Hawaii’s huge Kilauea volcano violently erupted last year. The wake of that cataclysmic event has spawned continuous seismic activity, both natural and human-based. We touch upon the latter in today’s blog post.

We referenced Kilauea’s tirade in our July 31, 2018, entry, centrally noting the “mass ire and indignation” felt in its aftermath by scores of insured residents holding homeowners policies with Lloyd’s of London.

That wrath hasn’t subsided in the months following the seminal Kilauea event. Indeed, continuing behavior by Lloyd’s that has been roundly condemned as a bad-faith attempt to skirt clear contractual duties has progressively embroiled the insurer in a litigation and public-relations nightmare.
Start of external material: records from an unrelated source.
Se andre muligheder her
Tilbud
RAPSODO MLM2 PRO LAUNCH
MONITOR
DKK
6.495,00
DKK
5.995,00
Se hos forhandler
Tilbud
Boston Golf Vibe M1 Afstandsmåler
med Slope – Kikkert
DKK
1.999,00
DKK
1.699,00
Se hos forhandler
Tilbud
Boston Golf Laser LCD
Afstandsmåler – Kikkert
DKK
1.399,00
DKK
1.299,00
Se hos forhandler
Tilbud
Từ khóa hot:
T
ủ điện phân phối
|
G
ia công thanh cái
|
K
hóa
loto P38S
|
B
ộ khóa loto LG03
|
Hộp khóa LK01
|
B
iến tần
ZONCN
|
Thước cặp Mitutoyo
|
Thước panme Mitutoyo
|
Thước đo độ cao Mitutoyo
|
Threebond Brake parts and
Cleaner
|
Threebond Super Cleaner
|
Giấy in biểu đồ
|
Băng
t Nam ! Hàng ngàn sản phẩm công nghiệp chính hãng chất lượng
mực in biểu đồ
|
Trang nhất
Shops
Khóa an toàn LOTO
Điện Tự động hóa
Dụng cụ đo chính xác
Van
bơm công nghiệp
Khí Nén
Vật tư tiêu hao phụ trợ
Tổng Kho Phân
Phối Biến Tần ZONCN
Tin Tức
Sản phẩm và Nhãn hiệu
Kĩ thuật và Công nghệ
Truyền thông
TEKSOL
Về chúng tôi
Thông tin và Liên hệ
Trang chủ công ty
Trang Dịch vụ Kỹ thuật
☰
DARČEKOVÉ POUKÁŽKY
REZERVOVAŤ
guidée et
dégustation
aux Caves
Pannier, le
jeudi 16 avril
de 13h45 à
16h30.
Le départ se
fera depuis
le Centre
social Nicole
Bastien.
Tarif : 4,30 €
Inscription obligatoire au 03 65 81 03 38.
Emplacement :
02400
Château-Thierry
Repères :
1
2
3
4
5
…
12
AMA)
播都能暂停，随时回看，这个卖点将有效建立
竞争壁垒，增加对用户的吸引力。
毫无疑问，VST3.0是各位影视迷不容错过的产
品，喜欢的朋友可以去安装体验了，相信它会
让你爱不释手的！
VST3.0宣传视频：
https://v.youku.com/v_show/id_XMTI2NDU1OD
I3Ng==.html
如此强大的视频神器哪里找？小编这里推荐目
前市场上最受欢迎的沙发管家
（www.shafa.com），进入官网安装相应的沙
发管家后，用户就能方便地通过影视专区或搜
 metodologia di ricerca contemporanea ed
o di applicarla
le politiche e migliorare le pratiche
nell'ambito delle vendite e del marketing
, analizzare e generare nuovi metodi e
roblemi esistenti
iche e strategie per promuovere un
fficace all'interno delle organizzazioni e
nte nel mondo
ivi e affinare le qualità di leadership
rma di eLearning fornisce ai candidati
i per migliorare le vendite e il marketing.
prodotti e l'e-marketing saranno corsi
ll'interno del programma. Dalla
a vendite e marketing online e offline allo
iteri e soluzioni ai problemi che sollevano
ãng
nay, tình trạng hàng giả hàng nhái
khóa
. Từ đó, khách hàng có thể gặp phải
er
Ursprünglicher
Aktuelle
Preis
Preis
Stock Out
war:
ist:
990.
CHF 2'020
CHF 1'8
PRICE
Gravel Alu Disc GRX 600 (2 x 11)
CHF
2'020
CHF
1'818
Arguably, Lloyd’s should have taken the tack of a local agency that also insured homeowners having properties damaged by Kilauea. One of those policyholders had adjacent properties suffering devastatingly similar damage. The Hawaiian insurer declared the property it covered a total loss, promptly and fully compensating the owner for all damage.

Lloyd’s insures the other property. To date, it has steadfastly refused to acknowledge the full extent of damage suffered and has offered its insured less than $9,000 as loss compensation.

Reportedly, the insurer has acted similarly in scores of other cases, which is resulting in progressively more litigation being filed against it. Eleven more plaintiffs recently commenced lawsuits alleging bad faith, deceptive practices and contract breach. One of their legal representatives states that they and others have “no option other than to look to the courts for help.”